More and more Americans today dream of shedding their nine to five lifestyle for an exciting freelancing job. You may find yourself wondering how these people get so bold, how do they find the jobs or meet the deadlines? How do freelancers make it work? It can be terrifyingly uncertain to leave the security of a full time job and make the leap to freelance business without first knowing a thing or two about how to get started.
You need to have a decent amount of business sense in order to make it work as a freelancer. Do you currently manage your money well? If you’ve got a savings account and a steady, reliable budget management plan, you’re more likely to succeed as a freelancer. Freelance workers need to be able to tuck funds away for hard times, and can’t spend their windfalls when they receive them. Know the market standard prices, and don’t sell yourself short. Be realistic in what you take on, and realistic in what you need to charge to cover your bills and put money into a savings account.

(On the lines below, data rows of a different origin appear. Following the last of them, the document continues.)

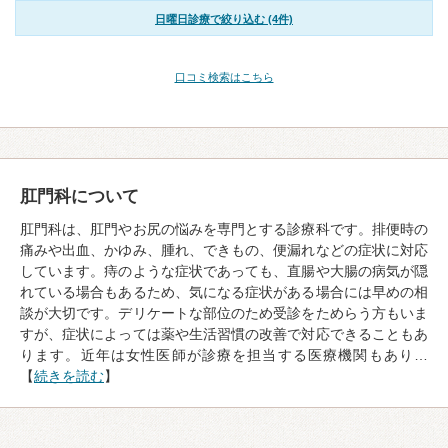
日曜日診療で絞り込む (4件)
口コミ検索はこちら
肛門科について
肛門科は、肛門やお尻の悩みを専門とする診療科です。排便時の
痛みや出血、かゆみ、腫れ、できもの、便漏れなどの症状に対応
しています。痔のような症状であっても、直腸や大腸の病気が隠
れている場合もあるため、気になる症状がある場合には早めの相
談が大切です。デリケートな部位のため受診をためらう方もいま
すが、症状によっては薬や生活習慣の改善で対応できることもあ
ります。近年は女性医師が診療を担当する医療機関もあり…
【
続きを読む
】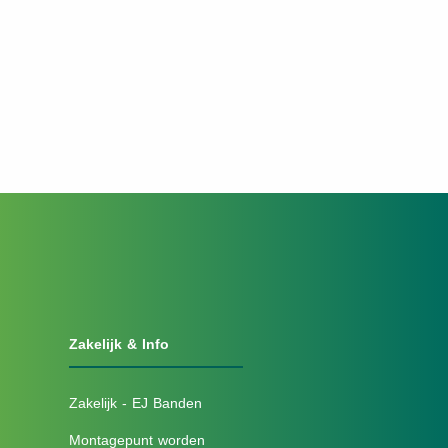
Zakelijk & Info
Zakelijk - EJ Banden
Montagepunt worden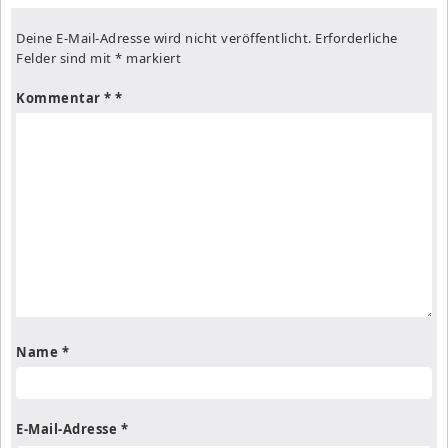
Deine E-Mail-Adresse wird nicht veröffentlicht.
Erforderliche
Felder sind mit
*
markiert
Kommentar
*
Name
*
E-Mail-Adresse
*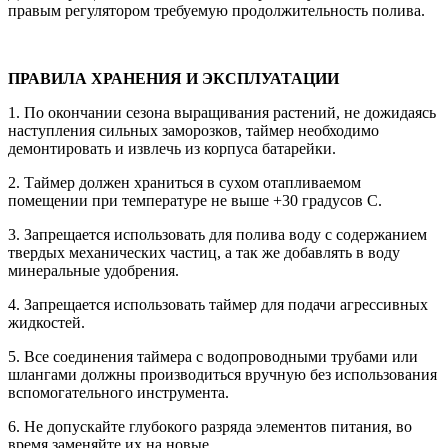
правым регулятором требуемую продолжительность полива.
ПРАВИЛА ХРАНЕНИЯ И ЭКСПЛУАТАЦИИ
1. По окончании сезона выращивания растений, не дожидаясь
наступления сильных заморозков, таймер необходимо
демонтировать и извлечь из корпуса батарейки.
2. Таймер должен храниться в сухом отапливаемом
помещении при температуре не выше +30 градусов С.
3. Запрещается использовать для полива воду с содержанием
твердых механических частиц, а так же добавлять в воду
минеральные удобрения.
4. Запрещается использовать таймер для подачи агрессивных
жидкостей.
5. Все соединения таймера с водопроводными трубами или
шлангами должны производиться вручную без использования
вспомогательного инструмента.
6. Не допускайте глубокого разряда элементов питания, во
время заменяйте их на новые.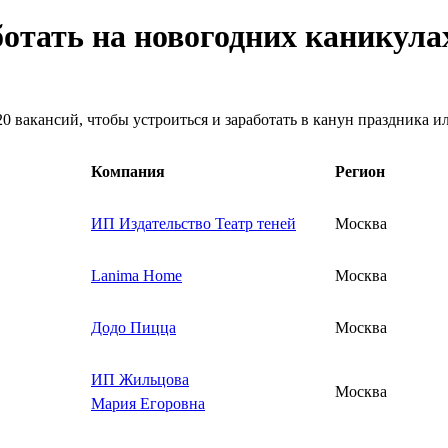
ботать на новогодних каникула
0 вакансий, чтобы устроиться и заработать в канун праздника и
Компания
Регион
ИП Издательство Театр теней
Москва
Lanima Home
Москва
Додо Пицца
Москва
ИП Жильцова
Москва
Мария Егоровна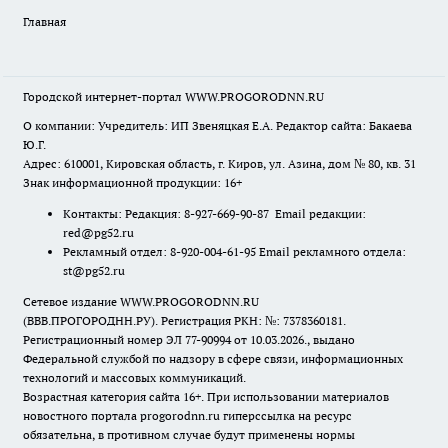
Главная
Городской интернет-портал WWW.PROGORODNN.RU
О компании: Учредитель: ИП Звеняцкая Е.А. Редактор сайта: Бакаева
Ю.Г.
Адрес: 610001, Кировская область, г. Киров, ул. Азина, дом № 80, кв. 31
Знак информационной продукции: 16+
Контакты: Редакция: 8-927-669-90-87 Email редакции:
red@pg52.ru
Рекламный отдел: 8-920-004-61-95 Email рекламного отдела:
st@pg52.ru
Сетевое издание WWW.PROGORODNN.RU
(ВВВ.ПРОГОРОДНН.РУ). Регистрация РКН: №: 7378360181.
Регистрационный номер ЭЛ 77-90994 от 10.03.2026., выдано
Федеральной службой по надзору в сфере связи, информационных
технологий и массовых коммуникаций.
Возрастная категория сайта 16+. При использовании материалов
новостного портала progorodnn.ru гиперссылка на ресурс
обязательна
,
в противном случае будут применены нормы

If you say you’ll make the deadline, make the deadline. You are your reputation as a freelancer, and if your supervisor notices a pattern of poor behavior and missed target dates, it reflects badly on your work and hurts your chances of being rehired or recommended.
Despite being your own boss, you need to have a regular contact number and email in order to be reached. Keep your clients informed of your schedule, and return phone calls at your earliest convenience. Any type of professional needs to be available in order to secure jobs. If your customers can’t get a hold of you, they’ll simply employ someone else.

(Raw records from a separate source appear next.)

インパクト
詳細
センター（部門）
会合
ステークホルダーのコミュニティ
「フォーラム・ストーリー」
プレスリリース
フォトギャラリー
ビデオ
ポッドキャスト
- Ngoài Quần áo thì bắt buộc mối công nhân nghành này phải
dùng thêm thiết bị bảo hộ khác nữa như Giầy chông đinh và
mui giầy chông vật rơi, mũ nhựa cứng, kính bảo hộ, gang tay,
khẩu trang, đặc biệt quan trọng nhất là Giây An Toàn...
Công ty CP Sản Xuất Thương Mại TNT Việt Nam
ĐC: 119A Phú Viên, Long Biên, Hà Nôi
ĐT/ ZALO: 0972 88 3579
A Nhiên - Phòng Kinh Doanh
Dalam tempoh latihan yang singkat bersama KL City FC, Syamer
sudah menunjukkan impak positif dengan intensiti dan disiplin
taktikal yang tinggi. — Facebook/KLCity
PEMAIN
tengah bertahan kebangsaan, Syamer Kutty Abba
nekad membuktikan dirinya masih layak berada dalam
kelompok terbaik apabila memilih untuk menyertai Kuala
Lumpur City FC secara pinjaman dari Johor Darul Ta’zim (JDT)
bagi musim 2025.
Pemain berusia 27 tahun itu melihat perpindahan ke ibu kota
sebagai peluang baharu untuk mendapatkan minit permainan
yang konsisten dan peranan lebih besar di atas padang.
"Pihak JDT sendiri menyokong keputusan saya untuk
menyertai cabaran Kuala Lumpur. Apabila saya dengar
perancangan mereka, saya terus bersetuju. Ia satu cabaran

There is more to freelancing than what is happening right now. You may be faced with multiple assignments with limited time to complete them. Make a point of choosing your work wisely. This means keeping in mind future employment opportunities, opportunities for advancement, publicity, page views and recommendations. A freelancer relies on connections as much as skills, so be sure to objectively consider opportunity as it presents itself.
No one is there to protect a freelancer from non-payments, plagiarists and users. You need to know your rights and stand up for them. Keep vigilant records of requests, contracts, assignments, payments and taxes. Keep business practice separate from personal friendships. Protect yourself by joining a freelancers union and holding valid and reliable business insurance coverage.